52, the next day, back to life


 

I woke up this morning thinking I was going to feel different. Well that's not true and I knew it. I didn't feel different when I became 30 or 40 or even 2 years ago when I became 50. Aging is something that happens slowly over time and you don't notice until far later on. 

I woke up today after a nice day hanging out with my best friend Dawud. We played video games and talked stuff. It was all I needed. With the complex issues going on I didn't need to think of any I was going through. We played Shing! a game I played by myself but got stuck at this one level with this boss that i couldn't beat. Shing! is actually a collaborative game that should be played with friends. So because he played with me we were able to get past that point. Of course later on we hit a point where it would have been cool to have a 3rd or 4th person then we could have gotten past that. Hey here is the link to the game on steam, just in case you might want to play the game with me in the future. Shing!

Now I'm up at 7am writing this blog post, with the cat acting strange probably because she wants me to either feed her right now or pay attention to her. I'm thinking about this long process to get back to work. I have a job at First Student as a van driver but because of a medical paper I need to get done I'm currently paused. This is putting me in a horrible financial situation. It's forcing me back into my business financed or not. Most of my bills are 2 months behind. I'm on the brink of the next step of foreclosure. I'm in programs I'm doing all the things most people are thinking of right now. I've to the point where I pray everyday and trust in the people around me but even that is coming to a head. There are times I think about that outro to the Incredible Hulk tv series when Banner is always leaving the town he was just in. Outside of this house I really can just leave, but I don't want to. I love my neighborhood despite all the disinvestment. I'm working with people and organizations that want to make a change and change is coming. 

I'm scared more than I've ever been mostly because I'm in this house alone and no one every comes over. As much as I would like company sometimes it hardly happens. Me being alone is never a good thing, I know this. Its why I try to go to as many events as possible. Sometimes stuff i'm not totally into but someone is there I know or its a topic I know someone needs to know about. So I'll pass that info on to them. 
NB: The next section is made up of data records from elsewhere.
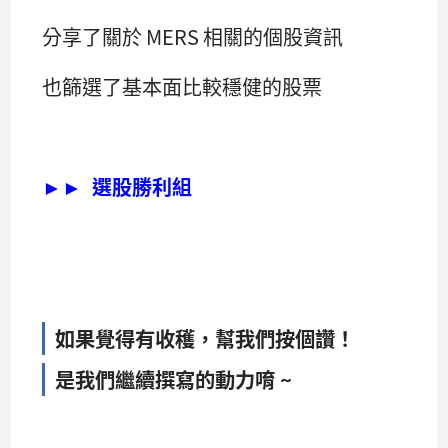
分享了關於 MERS 相關的個股資訊
也篩選了基本面比較穩健的股票
►►
選股勝利組
如果覺得有收穫，幫我們按個讚！
是我們繼續撰寫的動力唷 ~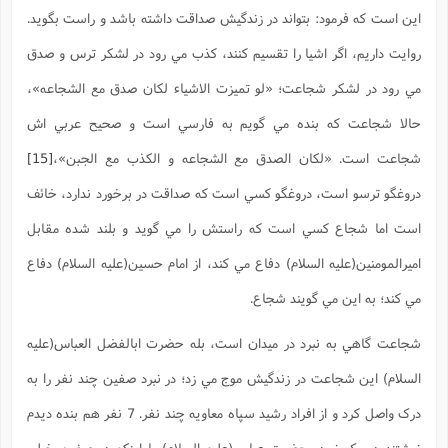
اين است که فرمود: بتواند در زندگيش صداقت داشته باشد و راست بگويد.
روايت داريم، اگر اشيا را تقسيم کنند، کذب مي رود در لشکر ترس و صدق
مي رود در لشکر شجاعت؛ «لو تميزت الاشياء لکان صدق مع الشجاعه»،
حالا شجاعت که بنده مي گويم به فارسي است و صحيح عربي اش
شجاعت است. «لکان الصدق مع الشجاعه و الکذب مع الجبن»،
[15]
دروغگو ترسو است، دروغگو کسي است که صداقت در برخورد ندارد، خائف
است اما شجاع کسي است که راستش را مي گويد و بلند شده مقابل
اميرالمومنين(علیه السلام) دفاع مي کند، از امام حسين(علیه السلام) دفاع
مي کند؛ به اين مي گويند شجاع.
شجاعت گاهي به نبرد در ميدان است، بله حضرت ابالفضل العباس(علیه
السلام) اين شجاعت در زندگيش موج مي زد؛ در نبرد صفين چند نفر را به
درک واصل کرد و از افراد رشيد سپاه معاويه چند نفر. 7 نفر هم بنده ديدم
نوشتند در يک نبرد، حضرت عباس(علیه السلام) با اينکه در صفين خيلي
I love to cook but since I've been by myself I've realized that cooking is a communal thing for me. I have to either be cooking with or for someone for it to be enjoyable. Its why i made a group on Facebook called Let's Go Eat. I want to share recipes or restaurants with the hopes that we would either get together to cook or go to the restaurant as a group. 

My life is meant to be lived with other people which is something that isn't happening right now. So I have to make a choice do I fight to stay here or do I go and find my flock somewhere else. It has to happen soon. This current situation is taking a toll on me.